──────── DATA FOR THIS EXERCISE ────────

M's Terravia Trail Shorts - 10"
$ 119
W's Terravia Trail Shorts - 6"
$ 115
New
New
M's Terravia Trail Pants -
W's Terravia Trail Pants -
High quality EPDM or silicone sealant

────────
──────── DATA FOR THIS EXERCISE ────────

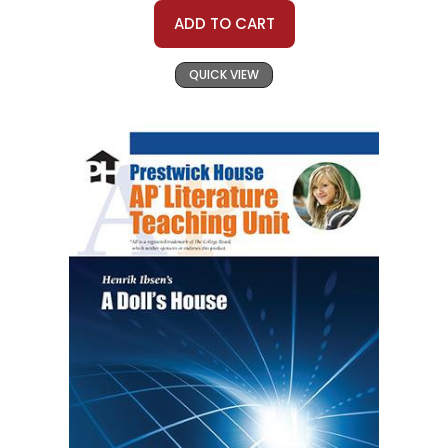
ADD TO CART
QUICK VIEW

────────
──────── DATA FOR THIS EXERCISE ────────

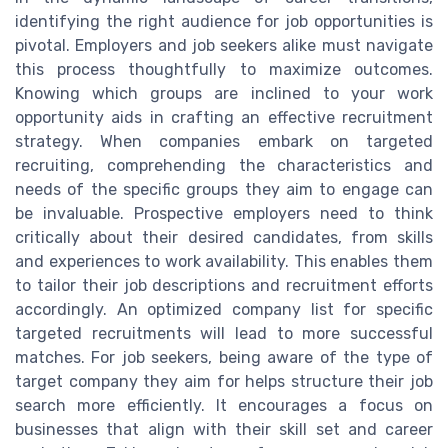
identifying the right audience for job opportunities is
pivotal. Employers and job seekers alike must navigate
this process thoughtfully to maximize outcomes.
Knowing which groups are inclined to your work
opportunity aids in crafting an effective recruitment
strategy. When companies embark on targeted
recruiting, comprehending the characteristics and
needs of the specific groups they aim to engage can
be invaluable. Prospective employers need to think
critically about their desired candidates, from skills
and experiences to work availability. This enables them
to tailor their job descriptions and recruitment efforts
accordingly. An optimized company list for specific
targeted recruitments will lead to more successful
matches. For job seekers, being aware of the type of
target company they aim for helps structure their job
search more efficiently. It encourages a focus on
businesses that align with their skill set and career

────────

WHAT TO WORK ON
As the answer, set down only the lines from the data above between the one holding "M's Terravia Trail Shorts" and the one holding "High quality EPDM or silicone sealant", inclusive, exactly as they read.

YOUR RESPONSE
M's Terravia Trail Shorts - 10"
$ 119
W's Terravia Trail Shorts - 6"
$ 115
New
New
M's Terravia Trail Pants -
W's Terravia Trail Pants -
High quality EPDM or silicone sealant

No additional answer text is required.